Asymptotic-Preserving and Well-Balanced schemes for the 1D Cattaneo model of chemotaxis movement in both hyperbolic and diffusive regimes

Abstract The original Well-Balanced (WB) framework of Greenberg and LeRoux (1996) [24] and Gosse (2002) [18] relying on Non-Conservative (NC) products (see LeFoch and Tzavaras (1999) [41] ) is set up in order to efficiently treat the so-called Cattaneo model of chemotaxis in 1D (see Hillen and Stevens (2000) [29] ). It proceeds by concentrating the source terms onto Dirac masses: this allows to handle them by NC jump relations based on steady-state equations which can be integrated explicitly. A Riemann solver is deduced and the corresponding WB Godunov scheme completed with the standard Hoff–Smoller theory (see Hillen and Stevens (2000) [29] ) for the diffusion–reaction equation ruling the evolution of the chemoattractant concentration is studied in detail.
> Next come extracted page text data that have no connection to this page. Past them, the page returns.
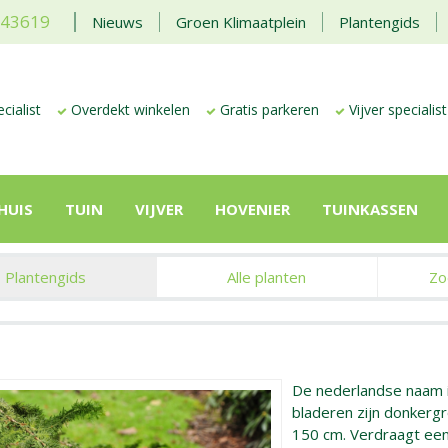
443619
Nieuws
Groen Klimaatplein
Plantengids
cialist
Overdekt winkelen
Gratis parkeren
Vijver specialist
HUIS
TUIN
VIJVER
HOVENIER
TUINKASSEN
Plantengids
Alle planten
Zo
De nederlandse naam 
bladeren zijn donker
150 cm. Verdraagt een 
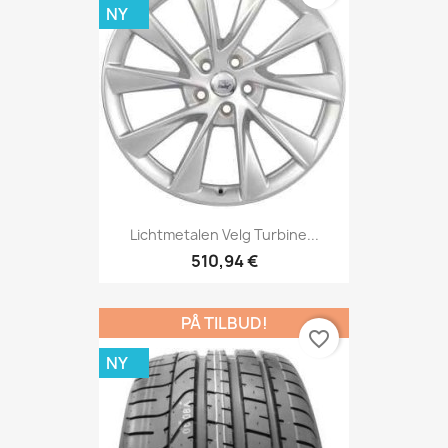
NY
Lichtmetalen Velg Turbine...
510,94 €
PÅ TILBUD!
favorite_border
NY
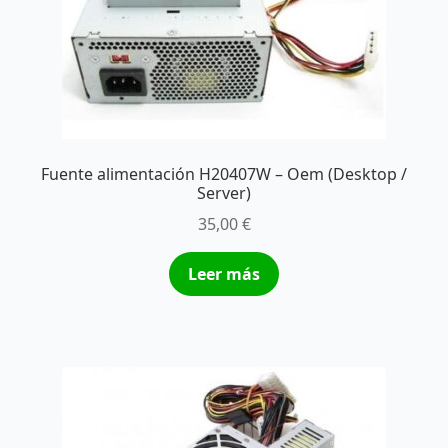
Fuente alimentación H20407W – Oem (Desktop /
Server)
35,00
€
Leer más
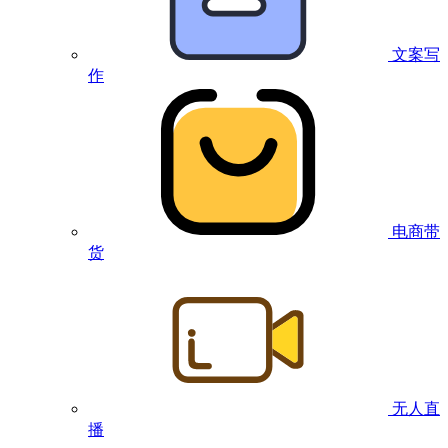
文案写
作
电商带
货
无人直
播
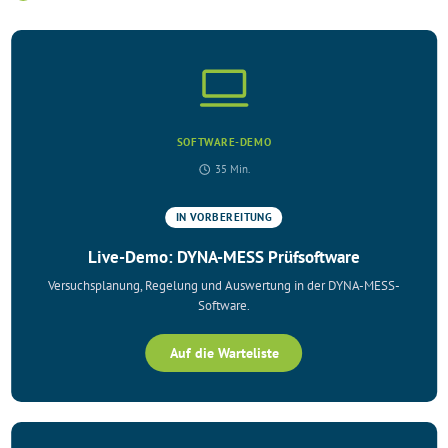
SOFTWARE-DEMO
35 Min.
IN VORBEREITUNG
Live-Demo: DYNA-MESS Prüfsoftware
Versuchsplanung, Regelung und Auswertung in der DYNA-MESS-
Software.
Auf die Warteliste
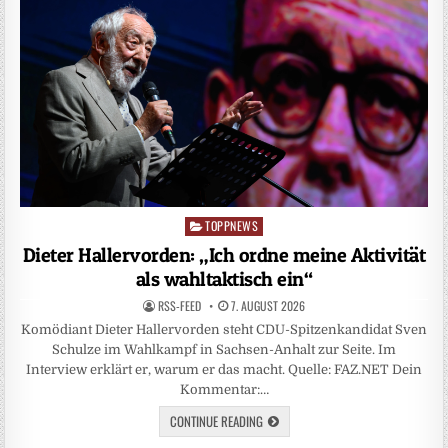
TOPPNEWS
Posted
in
Dieter Hallervorden: „Ich ordne meine Aktivität
als wahltaktisch ein“
RSS-FEED
7. AUGUST 2026
Komödiant Dieter Hallervorden steht CDU-Spitzenkandidat Sven
Schulze im Wahlkampf in Sachsen-Anhalt zur Seite. Im
Interview erklärt er, warum er das macht. Quelle: FAZ.NET Dein
Kommentar:…
CONTINUE READING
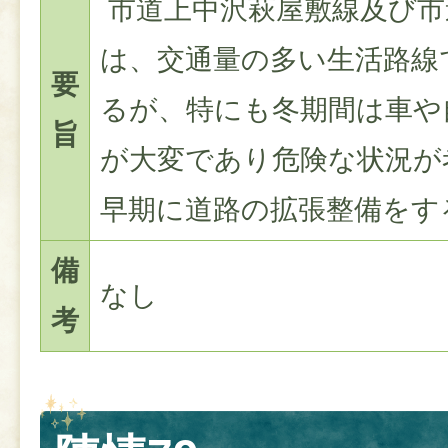
市道上中沢萩屋敷線及び市
は、交通量の多い生活路線
要
るが、特にも冬期間は車や
旨
が大変であり危険な状況が
早期に道路の拡張整備をす
備
なし
考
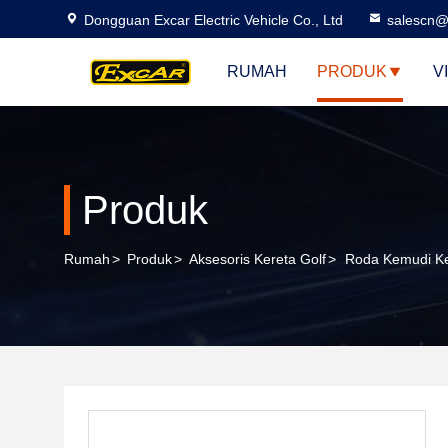
Dongguan Excar Electric Vehicle Co., Ltd
salescn@
RUMAH
PRODUK
V
Produk
Rumah
>
Produk
>
Aksesoris Kereta Golf
>
Roda Kemudi Ke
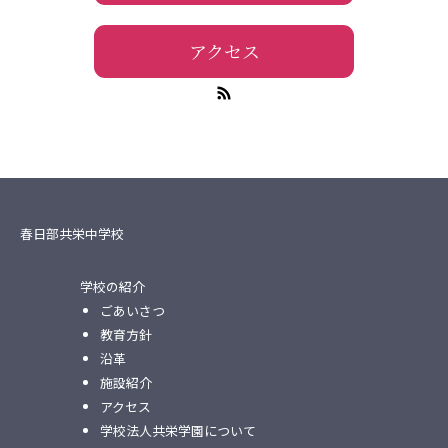
アクセス
春日部共栄中学校
学校の紹介
ごあいさつ
教育方針
沿革
施設紹介
アクセス
学校法人共栄学園について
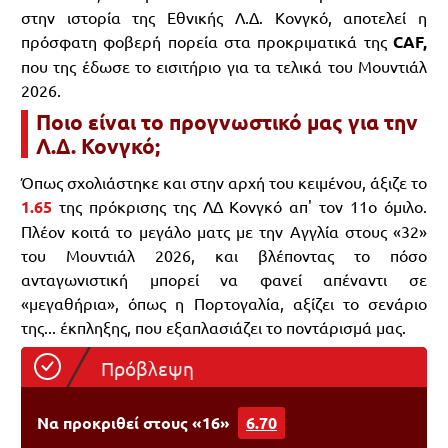
στην ιστορία της Εθνικής Λ.Δ. Κονγκό, αποτελεί η
πρόσφατη φοβερή πορεία στα προκριματικά της
CAF,
που της έδωσε το εισιτήριο για τα τελικά του Μουντιάλ
2026.
Ποιο είναι το προγνωστικό μας για την
Λ.Δ. Κονγκό;
Όπως σχολιάστηκε και στην αρχή του κειμένου, άξιζε το
1.65
της πρόκρισης της ΛΔ Κονγκό απ' τον 11ο όμιλο.
Πλέον κοιτά το μεγάλο ματς με την Αγγλία στους «32»
του Μουντιάλ 2026, και βλέποντας το πόσο
ανταγωνιστική μπορεί να φανεί απέναντι σε
«μεγαθήρια», όπως η Πορτογαλία, αξίζει το σενάριο
της... έκπληξης, που εξαπλασιάζει το ποντάρισμά μας.
Πρόβλεψη
Να προκριθεί στους «16»
6.70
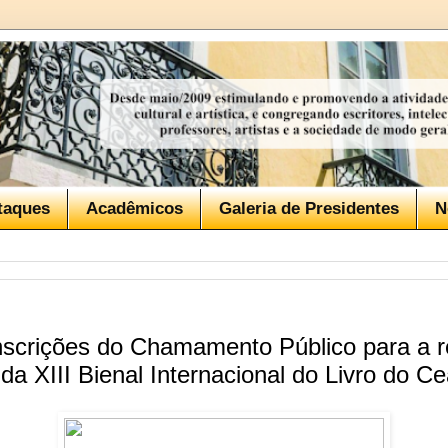
taques
Acadêmicos
Galeria de Presidentes
N
inscrições do Chamamento Público para a r
 da XIII Bienal Internacional do Livro do C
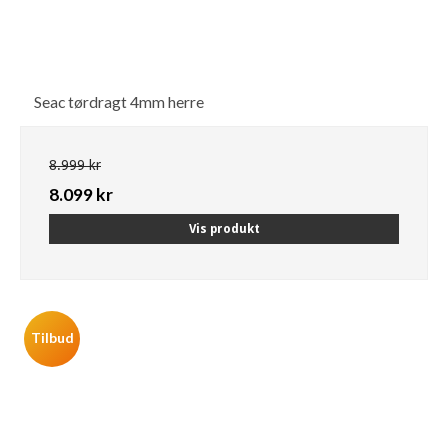
Seac tørdragt 4mm herre
8.999 kr
8.099 kr
Vis produkt
Tilbud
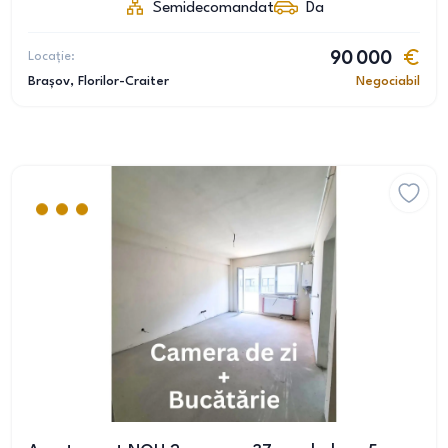
Semidecomandat
Da
Locație:
90 000
Brașov
, Florilor-Craiter
Negociabil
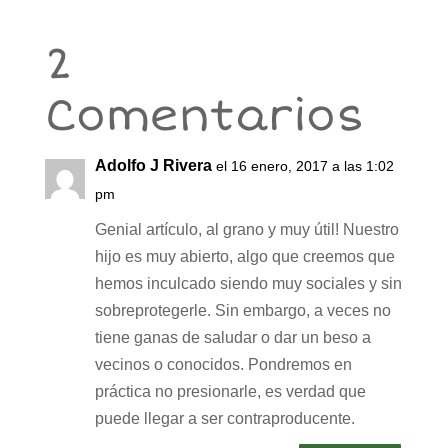
2
Comentarios
Adolfo J Rivera
el 16 enero, 2017 a las 1:02
pm
Genial artículo, al grano y muy útil! Nuestro
hijo es muy abierto, algo que creemos que
hemos inculcado siendo muy sociales y sin
sobreprotegerle. Sin embargo, a veces no
tiene ganas de saludar o dar un beso a
vecinos o conocidos. Pondremos en
práctica no presionarle, es verdad que
puede llegar a ser contraproducente.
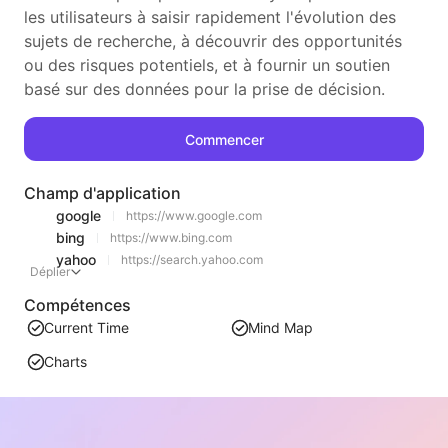
les utilisateurs à saisir rapidement l'évolution des
sujets de recherche, à découvrir des opportunités
ou des risques potentiels, et à fournir un soutien
basé sur des données pour la prise de décision.
Commencer
Champ d'application
google
https://www.google.com
bing
https://www.bing.com
yahoo
https://search.yahoo.com
Déplier
Compétences
Current Time
Mind Map
Charts
Recommandations similaires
Later, following former results of Gosse and Toscani (2002, 2003) [21] , [22] , a simple rewriting of the NC jump relations allows to generate another version of the same Godunov scheme which is well adapted to the parabolic scaling involving a small parameter e. The standard BV framework is used to study the uniform stability of this Asymptotic-Preserving (AP) scheme with respect to e allows to pass to the limit and derive a simple centered discretization of the Keller–Segel model. Finally, results by Filbet (2006) [14] permit to pass to the complementary limit when the space-step h is sent to zero. Numerical results are included to illustrate the feasibility and the efficiency of the method.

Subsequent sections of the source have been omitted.